Your goal. Copy out each line of the data that includes the string "filter".

Page segmentation data:

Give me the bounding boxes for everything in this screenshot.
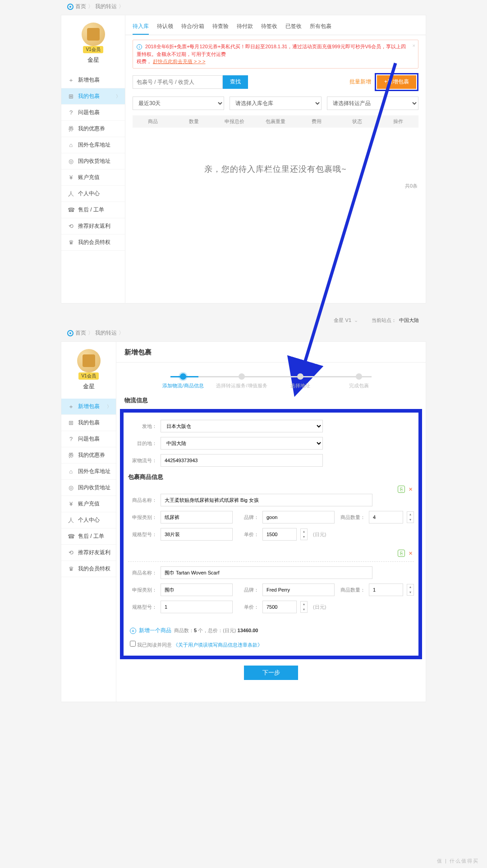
sidebar-item[interactable]: 人个人中心 — [61, 512, 116, 528]
next-button[interactable]: 下一步 — [244, 666, 298, 680]
agree-link[interactable]: 《关于用户填误填写商品信息违章条款》 — [173, 642, 262, 648]
qty-stepper[interactable]: ▴▾ — [407, 511, 414, 523]
sidebar-item[interactable]: ¥账户充值 — [61, 496, 116, 512]
sidebar-item[interactable]: ◎国内收货地址 — [61, 153, 125, 170]
sidebar-item[interactable]: ＋新增包裹〉 — [61, 399, 116, 415]
tracking-input[interactable] — [161, 454, 323, 467]
column-header: 状态 — [337, 118, 378, 125]
menu-icon: ⊞ — [68, 93, 74, 100]
price-input[interactable] — [262, 528, 297, 541]
spec-input[interactable] — [161, 601, 233, 613]
batch-add-link[interactable]: 批量新增 — [349, 78, 371, 86]
sidebar-item[interactable]: 券我的优惠券 — [61, 447, 116, 464]
search-input[interactable] — [133, 75, 223, 89]
add-package-button[interactable]: +新增包裹 — [377, 75, 416, 89]
warehouse-filter[interactable]: 请选择入库仓库 — [230, 96, 321, 110]
sidebar-item-label: 售后 / 工单 — [78, 533, 104, 540]
empty-message: 亲，您的待入库栏位里还没有包裹哦~ — [125, 164, 426, 175]
alert-link[interactable]: 赶快点此前去充值 > > > — [153, 59, 205, 64]
chevron-down-icon[interactable]: ⌄ — [354, 317, 358, 323]
sidebar-item[interactable]: ¥账户充值 — [61, 170, 125, 186]
panel-top: V1会员 金星 ＋新增包裹⊞我的包裹〉?问题包裹券我的优惠券⌂国外仓库地址◎国内… — [61, 15, 426, 303]
menu-icon: 券 — [68, 452, 74, 459]
brand-input[interactable] — [262, 583, 335, 596]
chevron-right-icon: 〉 — [107, 404, 111, 410]
menu-icon: ◎ — [68, 158, 74, 165]
table-header: 商品数量申报总价包裹重量费用状态操作 — [133, 115, 418, 128]
price-input[interactable] — [262, 601, 297, 613]
sidebar-item[interactable]: ☎售后 / 工单 — [61, 202, 125, 218]
brand-input[interactable] — [262, 511, 335, 524]
price-stepper[interactable]: ▴▾ — [300, 528, 308, 540]
sidebar-item[interactable]: ?问题包裹 — [61, 431, 116, 447]
promo-alert: i 2018全年6折+免票+每月120元券+美私代买！即日起至2018.1.31… — [133, 40, 418, 69]
breadcrumb-home[interactable]: 首页 — [75, 3, 86, 10]
user-level: 金星 V1 — [334, 317, 351, 324]
from-select[interactable]: 日本大阪仓 — [161, 420, 323, 432]
sidebar-item[interactable]: ?问题包裹 — [61, 105, 125, 121]
search-button[interactable]: 查找 — [223, 75, 248, 89]
username: 金星 — [61, 382, 116, 390]
menu-icon: ⊞ — [68, 419, 74, 426]
qty-input[interactable] — [369, 511, 403, 524]
section-goods: 包裹商品信息 — [128, 473, 414, 481]
tab[interactable]: 待认领 — [157, 20, 173, 35]
member-badge: V1会员 — [78, 372, 98, 380]
main-area-2: 新增包裹 添加物流/商品信息 选择转运服务/增值服务 选择地址 完成包裹 物流信… — [116, 342, 426, 702]
menu-icon: ☎ — [68, 207, 74, 213]
agree-checkbox[interactable] — [130, 641, 136, 647]
tab[interactable]: 已签收 — [285, 20, 302, 35]
breadcrumb-current[interactable]: 我的转运 — [95, 329, 117, 337]
sidebar-item[interactable]: ◎国内收货地址 — [61, 480, 116, 496]
spec-input[interactable] — [161, 528, 233, 541]
menu-icon: ☎ — [68, 533, 74, 540]
breadcrumb: 首页 〉 我的转运 〉 — [61, 0, 426, 10]
tab[interactable]: 所有包裹 — [310, 20, 331, 35]
sidebar-item[interactable]: ⊞我的包裹 — [61, 415, 116, 431]
item-name-input[interactable] — [161, 494, 372, 506]
tab[interactable]: 待查验 — [212, 20, 229, 35]
sidebar-item-label: 国内收货地址 — [78, 157, 110, 165]
menu-icon: ♛ — [68, 239, 74, 246]
sidebar-header: V1会员 金星 — [61, 15, 125, 69]
avatar — [77, 349, 101, 372]
price-stepper[interactable]: ▴▾ — [300, 601, 308, 613]
close-icon[interactable]: × — [413, 42, 415, 50]
tab[interactable]: 待付款 — [237, 20, 253, 35]
add-item-button[interactable]: + 新增一个商品 商品数：5 个，总价：(日元) 13460.00 — [130, 627, 414, 634]
to-select[interactable]: 中国大陆 — [161, 437, 323, 450]
tab[interactable]: 待签收 — [261, 20, 277, 35]
category-input[interactable] — [161, 583, 233, 596]
copy-icon[interactable]: ⎘ — [398, 486, 405, 493]
item-name-input[interactable] — [161, 566, 372, 579]
sidebar-item[interactable]: ♛我的会员特权 — [61, 561, 116, 577]
sidebar-item[interactable]: ⊞我的包裹〉 — [61, 88, 125, 105]
menu-icon: 人 — [68, 190, 74, 197]
delete-icon[interactable]: ✕ — [407, 550, 414, 557]
menu-icon: ¥ — [68, 501, 74, 507]
tab[interactable]: 待合/分箱 — [181, 20, 204, 35]
qty-stepper[interactable]: ▴▾ — [407, 584, 414, 596]
sidebar-item[interactable]: ⟲推荐好友返利 — [61, 545, 116, 561]
copy-icon[interactable]: ⎘ — [398, 550, 405, 557]
sidebar-item[interactable]: ☎售后 / 工单 — [61, 528, 116, 545]
sidebar-item[interactable]: ⌂国外仓库地址 — [61, 464, 116, 480]
sidebar-item[interactable]: ⟲推荐好友返利 — [61, 218, 125, 234]
category-input[interactable] — [161, 511, 233, 524]
sidebar-item[interactable]: ♛我的会员特权 — [61, 234, 125, 251]
site-label: 当前站点： — [372, 317, 396, 324]
breadcrumb-current[interactable]: 我的转运 — [95, 3, 117, 10]
menu-icon: ⌂ — [68, 468, 74, 475]
tab[interactable]: 待入库 — [133, 20, 149, 35]
qty-input[interactable] — [369, 583, 403, 596]
date-filter[interactable]: 最近30天 — [133, 96, 224, 110]
sidebar-item[interactable]: ⌂国外仓库地址 — [61, 137, 125, 153]
sidebar-item[interactable]: 人个人中心 — [61, 186, 125, 202]
sidebar-item[interactable]: ＋新增包裹 — [61, 72, 125, 88]
sidebar-item[interactable]: 券我的优惠券 — [61, 121, 125, 137]
sidebar-item-label: 我的包裹 — [78, 92, 100, 100]
filter-row: 最近30天 请选择入库仓库 请选择转运产品 — [133, 96, 418, 110]
product-filter[interactable]: 请选择转运产品 — [327, 96, 418, 110]
delete-icon[interactable]: ✕ — [407, 486, 414, 493]
breadcrumb-home[interactable]: 首页 — [75, 329, 86, 337]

Task answer.
warehouse-filter[interactable]: 请选择入库仓库 — [230, 96, 321, 110]
date-filter[interactable]: 最近30天 — [133, 96, 224, 110]
filter-row: 最近30天 请选择入库仓库 请选择转运产品 — [133, 96, 418, 110]
product-filter[interactable]: 请选择转运产品 — [327, 96, 418, 110]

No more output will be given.